[Opening Study material section]
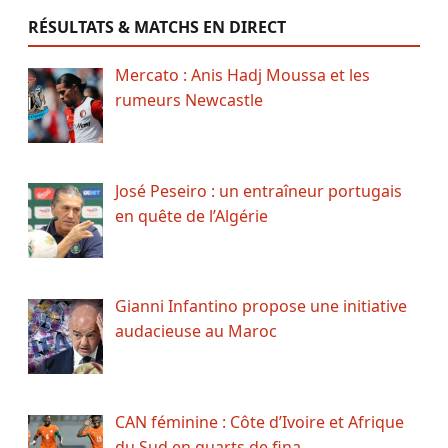
RÉSULTATS & MATCHS EN DIRECT
Mercato : Anis Hadj Moussa et les
rumeurs Newcastle
José Peseiro : un entraîneur portugais
en quête de l’Algérie
Gianni Infantino propose une initiative
audacieuse au Maroc
CAN féminine : Côte d’Ivoire et Afrique
du Sud en quarts de fina…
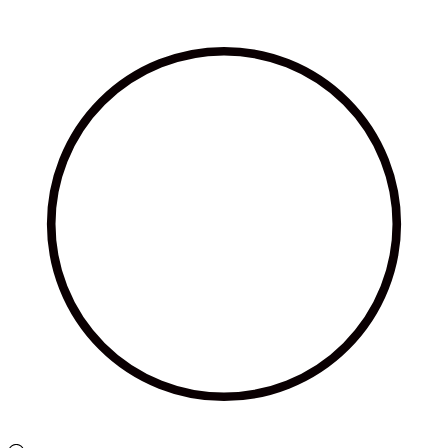
Ir
al
contenido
[Closing Study material section]
What you will do - What is needed is an exact printout of all the entries, without the pictures.

Task solution -
RÉSULTATS & MATCHS EN DIRECT
Mercato : Anis Hadj Moussa et les
rumeurs Newcastle
José Peseiro : un entraîneur portugais
en quête de l’Algérie
Gianni Infantino propose une initiative
audacieuse au Maroc
CAN féminine : Côte d’Ivoire et Afrique
du Sud en quarts de fina…
Ir
al
contenido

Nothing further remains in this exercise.